Proper Benefit Cost Analysis Key in Mitigation Grant Application


Since each data element of the BCA that affects the numerical BCR must be fully and carefully documented, it is recommended that standard FEMA methodology and default values be used when they apply. Some data inputs may be based on national or typical values, while many are project-specific and must be documented with local data.

The base year of costs for all damages used in the BCA must be identified and be consistent with any technical data provided. The base year for mitigation project costs refers to the year that the cost estimate was developed.

The level of protection— also known as the effectiveness of the project —must be included. The level of protection is important because it shows when residual damage would occur.

The project’s useful life (length of time that the mitigation project will provide protection) must be consistent with FEMA’s standards, which are explained in the BCA Toolkit. In determining cost-effective mitigation projects, applicants are also encouraged to consider the idea of “risk”when identifying and analyzing projects. Risk is simply the threat to the property, infrastructure and people in terms of dollars. It depends on the type, frequency and severity of natural hazards, as well as the vulnerability of the infrastructure and people.

Calculating Benefits and Costs

For every mitigation project, benefits are calculated by estimating future damages and losses under two scenarios —with and without undertaking the project.

There are two aspects of calculating benefits that are particularly important to keep in mind. First, mitigation projects might reduce future damages and losses —but not completely eliminate them. Acquisition of the property is the only type of mitigation project that completely eliminates future damages and losses.

Second, for every mitigation project, the greater the damages and losses are before mitigation, the greater the potential benefits become.
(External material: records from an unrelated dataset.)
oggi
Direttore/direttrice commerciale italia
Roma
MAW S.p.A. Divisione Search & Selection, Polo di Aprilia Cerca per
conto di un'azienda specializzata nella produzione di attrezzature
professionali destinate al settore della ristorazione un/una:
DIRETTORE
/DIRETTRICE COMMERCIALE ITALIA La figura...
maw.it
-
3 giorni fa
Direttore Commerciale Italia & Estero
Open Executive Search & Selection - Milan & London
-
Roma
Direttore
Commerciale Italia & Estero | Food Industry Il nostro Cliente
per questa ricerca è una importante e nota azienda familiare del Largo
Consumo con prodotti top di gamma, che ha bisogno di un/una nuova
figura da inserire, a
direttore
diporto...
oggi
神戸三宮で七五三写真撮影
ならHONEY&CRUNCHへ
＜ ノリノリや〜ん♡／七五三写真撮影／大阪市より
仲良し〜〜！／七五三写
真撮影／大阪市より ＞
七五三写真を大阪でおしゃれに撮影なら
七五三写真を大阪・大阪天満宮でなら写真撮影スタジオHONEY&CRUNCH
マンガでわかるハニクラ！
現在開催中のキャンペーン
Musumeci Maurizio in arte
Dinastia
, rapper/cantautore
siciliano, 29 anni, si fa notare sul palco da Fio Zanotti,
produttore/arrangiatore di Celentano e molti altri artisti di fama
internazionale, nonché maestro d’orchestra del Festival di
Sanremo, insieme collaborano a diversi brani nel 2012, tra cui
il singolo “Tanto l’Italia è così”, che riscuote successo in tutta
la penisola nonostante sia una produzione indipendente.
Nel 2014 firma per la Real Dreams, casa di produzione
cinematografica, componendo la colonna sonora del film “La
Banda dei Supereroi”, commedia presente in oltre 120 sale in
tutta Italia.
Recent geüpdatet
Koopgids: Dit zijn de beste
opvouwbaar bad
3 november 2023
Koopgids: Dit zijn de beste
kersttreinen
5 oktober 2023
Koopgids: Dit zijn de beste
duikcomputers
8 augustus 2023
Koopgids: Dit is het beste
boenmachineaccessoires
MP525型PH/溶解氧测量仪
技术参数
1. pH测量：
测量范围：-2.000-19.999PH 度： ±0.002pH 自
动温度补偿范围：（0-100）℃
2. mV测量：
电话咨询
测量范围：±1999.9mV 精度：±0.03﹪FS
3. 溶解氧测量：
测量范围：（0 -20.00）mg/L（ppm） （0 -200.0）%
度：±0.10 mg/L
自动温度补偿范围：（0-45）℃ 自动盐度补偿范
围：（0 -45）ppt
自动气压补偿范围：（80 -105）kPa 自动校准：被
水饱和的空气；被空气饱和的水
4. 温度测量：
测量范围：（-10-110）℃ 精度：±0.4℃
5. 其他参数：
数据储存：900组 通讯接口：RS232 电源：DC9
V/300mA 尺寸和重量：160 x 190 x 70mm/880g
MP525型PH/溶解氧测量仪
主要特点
The benefits considered in BCAs include benefits to the community, not just the government entity or funding source. The OMB’s Advisory Circular A-94, Guidelines and Discount Rates for Benefit Cost Analysis of Federal Programs, provides explicit guidance on what benefits to count. Conceptually, however, most of the benefits can be sorted into four main categories: Physical Damages, Loss of Function, Casualties and Emergency Management Costs.